This month’s meeting will take place Monday 6th May, at 5pm London time. That’ll be 11am in New Orleans and 7pm in Athens. Join the Facebook event here. We’ll also hold an antipodal meeting 12 hours later on Tuesday 7th May, at 5am London time. That’ll be midday in Kuala Lumpur and 1pm in Tokyo. Join the Facebook event here. For more information about the Health Economics Twitter Journal Club and how to take part, click here.

The paper for discussion this month is a working paper published in the Munich Personal RePEc Archive. The authors are Lydia Lawless, Rodolfo Nayga and Andreas DrichoutisThe title of the paper is:

“Time preference and health behaviour: A review”

Following the meeting, a transcript of the discussion can be downloaded here.

Links to the article



Other: tbc

Summary of the paper

Time preferences affect individuals’ consumption decisions.
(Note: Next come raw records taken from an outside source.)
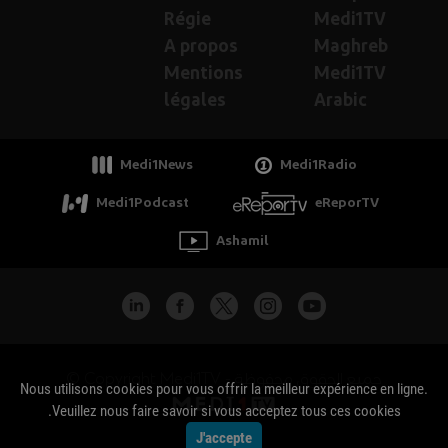
Régie
Medi1TV
A propos
Maghreb
Mentions
Medi1TV
légales
Arabic
Medi1News
Medi1Radio
Medi1Podcast
eReporTV
Ashamil
جميع الحقوق محفوظة - Copyright Medi1TV ©
Nous utilisons cookies pour vous offrir la meilleur expérience en ligne.
Veuillez nous faire savoir si vous acceptez tous ces cookies.
J'accepte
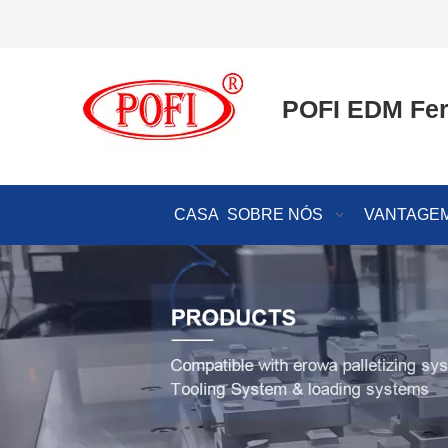
POFI EDM Fer
CASA
SOBRE NÓS
VANTAGEM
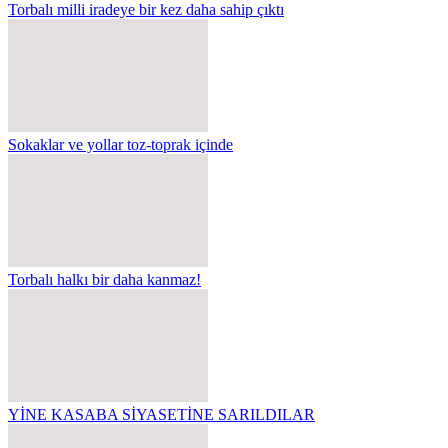
Torbalı milli iradeye bir kez daha sahip çıktı
Sokaklar ve yollar toz-toprak içinde
Torbalı halkı bir daha kanmaz!
YİNE KASABA SİYASETİNE SARILDILAR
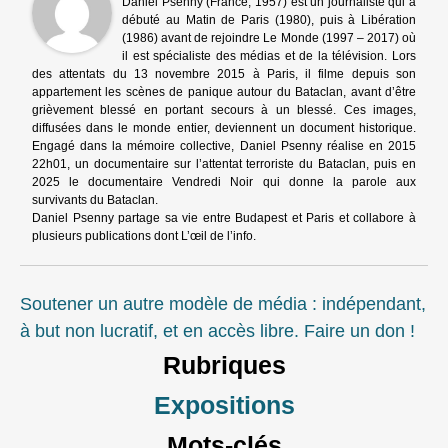
Daniel Psenny (France, 1957) est un journaliste qui a
débuté au Matin de Paris (1980), puis à Libération
(1986) avant de rejoindre Le Monde (1997 – 2017) où
il est spécialiste des médias et de la télévision. Lors
des attentats du 13 novembre 2015 à Paris, il filme depuis son
appartement les scènes de panique autour du Bataclan, avant d’être
grièvement blessé en portant secours à un blessé. Ces images,
diffusées dans le monde entier, deviennent un document historique.
Engagé dans la mémoire collective, Daniel Psenny réalise en 2015
22h01, un documentaire sur l’attentat terroriste du Bataclan, puis en
2025 le documentaire Vendredi Noir qui donne la parole aux
survivants du Bataclan.
Daniel Psenny partage sa vie entre Budapest et Paris et collabore à
plusieurs publications dont L’œil de l’info.
Soutener un autre modèle de média : indépendant,
à but non lucratif, et en accès libre. Faire un don !
Rubriques
Expositions
Mots-clés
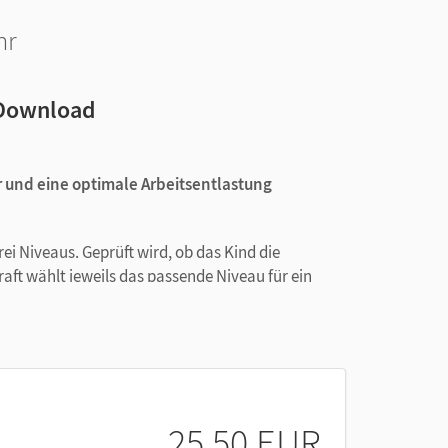
hr
s Download
ar und eine optimale Arbeitsentlastung
rei Niveaus. Geprüft wird, ob das Kind die
raft wählt jeweils das passende Niveau für ein
elkontrolle, eine Seite Auswertungsbogen für das
ernbereich „Schreiben - Texte verfassen“ ab:
önnen die Kinder die Seiten auch am Computer
25,50 EUR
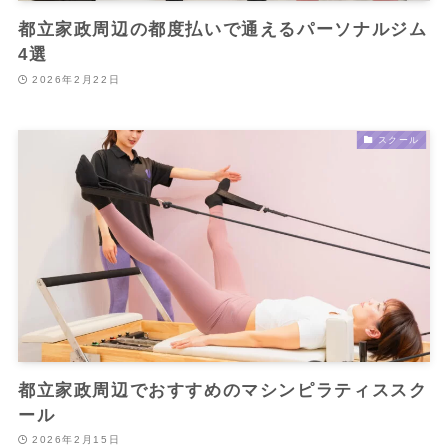
都立家政周辺の都度払いで通えるパーソナルジム
4選
2026年2月22日
スクール
都立家政周辺でおすすめのマシンピラティススク
ール
2026年2月15日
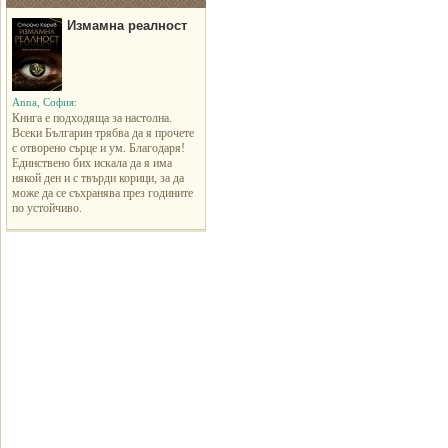
Измамна реалност
Anna, София:
Книга е подходяща за настолна.
Всеки Българин трябва да я прочете
с отворено сърце и ум. Благодаря!
Единствено бих искала да я има
някой ден и с твърди корици, за да
може да се съхранява през годините
по устойчиво.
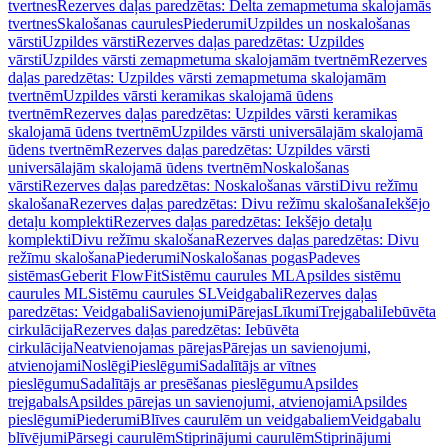
tvertnes
Rezerves daļas paredzētas: Delta zemapmetuma skalojamās
tvertnes
Skalošanas caurules
Piederumi
Uzpildes un noskalošanas
vārsti
Uzpildes vārsti
Rezerves daļas paredzētas: Uzpildes
vārsti
Uzpildes vārsti zemapmetuma skalojamām tvertnēm
Rezerves
daļas paredzētas: Uzpildes vārsti zemapmetuma skalojamām
tvertnēm
Uzpildes vārsti keramikas skalojamā ūdens
tvertnēm
Rezerves daļas paredzētas: Uzpildes vārsti keramikas
skalojamā ūdens tvertnēm
Uzpildes vārsti universālajām skalojamā
ūdens tvertnēm
Rezerves daļas paredzētas: Uzpildes vārsti
universālajām skalojamā ūdens tvertnēm
Noskalošanas
vārsti
Rezerves daļas paredzētas: Noskalošanas vārsti
Divu režīmu
skalošana
Rezerves daļas paredzētas: Divu režīmu skalošana
Iekšējo
detaļu komplekti
Rezerves daļas paredzētas: Iekšējo detaļu
komplekti
Divu režīmu skalošana
Rezerves daļas paredzētas: Divu
režīmu skalošana
Piederumi
Noskalošanas pogas
Padeves
sistēmas
Geberit FlowFit
Sistēmu caurules ML
Apsildes sistēmu
caurules ML
Sistēmu caurules SL
Veidgabali
Rezerves daļas
paredzētas: Veidgabali
Savienojumi
Pārejas
Līkumi
Trejgabali
Iebūvēta
cirkulācija
Rezerves daļas paredzētas: Iebūvēta
cirkulācija
Neatvienojamas pārejas
Pārejas un savienojumi,
atvienojami
Noslēgi
Pieslēgumi
Sadalītājs ar vītnes
pieslēgumu
Sadalītājs ar presēšanas pieslēgumu
Apsildes
trejgabals
Apsildes pārejas un savienojumi, atvienojami
Apsildes
pieslēgumi
Piederumi
Blīves caurulēm un veidgabaliem
Veidgabalu
blīvējumi
Pārsegi caurulēm
Stiprinājumi caurulēm
Stiprinājumi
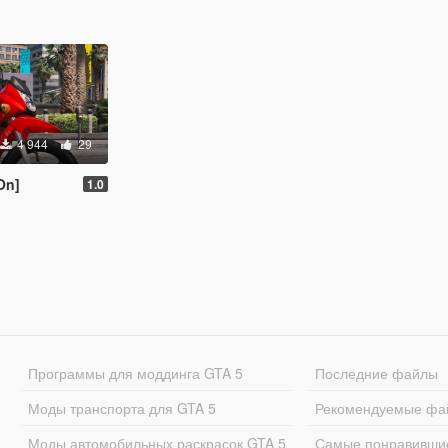
4 944
29
On]
1.0
Программы для моддинга GTA 5
Последние файлы
Моды транспорта для GTA 5
Рекомендуемые фа
Моды автомобильных раскрасок GTA 5
Самые понравивши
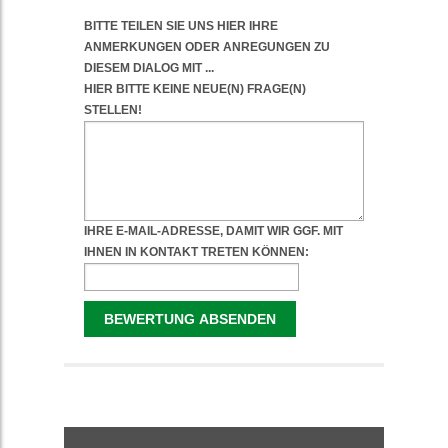
WEITERFÜHRENDE
INFORMATIONEN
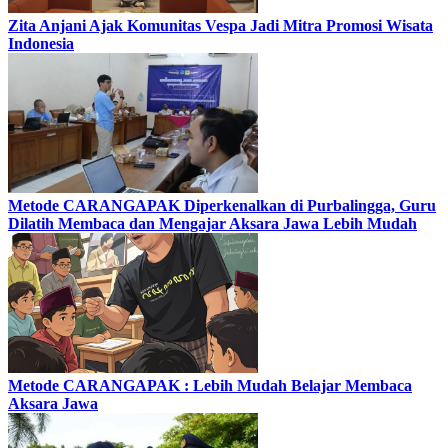
Zita Anjani Ajak Komunitas Vespa Jadi Mitra Promosi Wisata
Indonesia
Metode CARANGAPAK Diperkenalkan di Purbalingga, Guru
Dilatih Membaca dan Mengajar Aksara Jawa Lebih Mudah
Metode CARANGAPAK : Lebih Mudah Belajar Membaca
Aksara Jawa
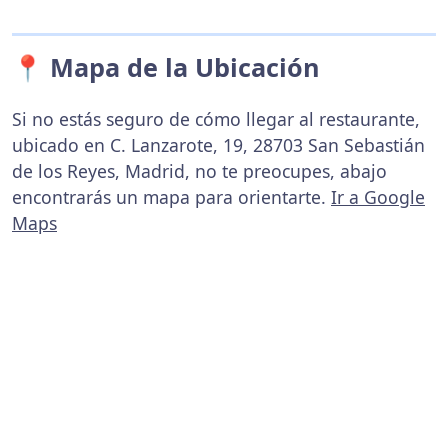
📍 Mapa de la Ubicación
Si no estás seguro de cómo llegar al restaurante,
ubicado en C. Lanzarote, 19, 28703 San Sebastián
de los Reyes, Madrid, no te preocupes, abajo
encontrarás un mapa para orientarte.
Ir a Google
Maps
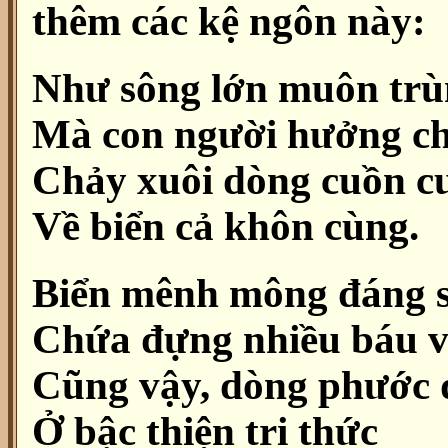
thêm các kệ ngôn này:
Như sông lớn muôn tr
Mà con người hưởng c
Chảy xuôi dòng cuồn c
Về biển cả khôn cùng.
Biển mênh mông đáng s
Chứa đựng nhiều báu v
Cũng vậy, dòng phước 
Ở bậc thiện tri thức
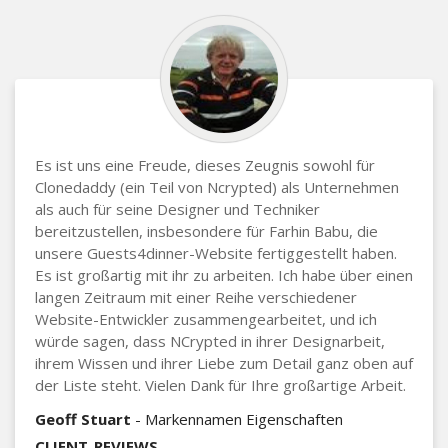
Es ist uns eine Freude, dieses Zeugnis sowohl für
Clonedaddy (ein Teil von Ncrypted) als Unternehmen
als auch für seine Designer und Techniker
bereitzustellen, insbesondere für Farhin Babu, die
unsere Guests4dinner-Website fertiggestellt haben.
Es ist großartig mit ihr zu arbeiten. Ich habe über einen
langen Zeitraum mit einer Reihe verschiedener
Website-Entwickler zusammengearbeitet, und ich
würde sagen, dass NCrypted in ihrer Designarbeit,
ihrem Wissen und ihrer Liebe zum Detail ganz oben auf
der Liste steht. Vielen Dank für Ihre großartige Arbeit.
Geoff Stuart
- Markennamen Eigenschaften
CLIENT_REVIEWS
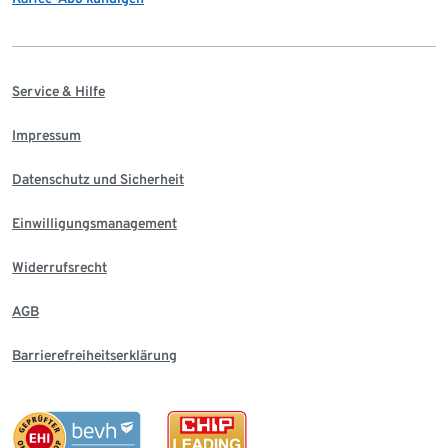
Service & Hilfe
Impressum
Datenschutz und Sicherheit
Einwilligungsmanagement
Widerrufsrecht
AGB
Barrierefreiheitserklärung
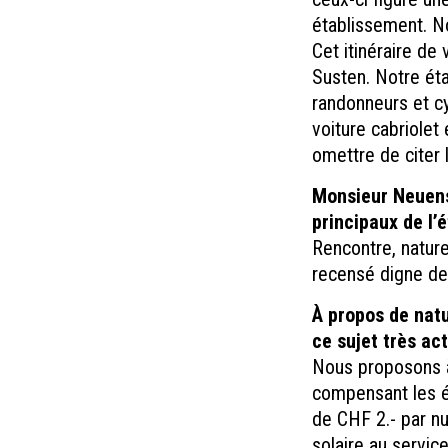
établissement. No
Cet itinéraire de
Susten. Notre éta
randonneurs et cy
voiture cabriolet
omettre de citer
Monsieur Neuens
principaux de l’
Rencontre, nature,
recensé digne de 
À propos de natur
ce sujet très act
Nous proposons à 
compensant les é
de CHF 2.- par nu
solaire au servic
Our understanding of time preferences can inform public policy, particularly in the area of health behaviours. Furthermore, in economic evaluation in health care, assumptions about time preferences play a crucial role in determining the cost-effectiveness of an intervention. The authors carry out a literature review; focussing on papers published post-2002 so as to avoid repeating previous reviews. In this review the authors sought to:

  1. examine the influence of time preferences on health behaviours
  2. explain how the societal time discount rate differs from the private time discount rate
  3. determine how time discount rates affect the decisions of governments in the developing world
  4. assess how time discount rates affect individuals’ decision making in regard to risky behaviours such as smoking, diet and sexual behaviour
  5. discuss the repercussions of time preferences for the prevention of poor health.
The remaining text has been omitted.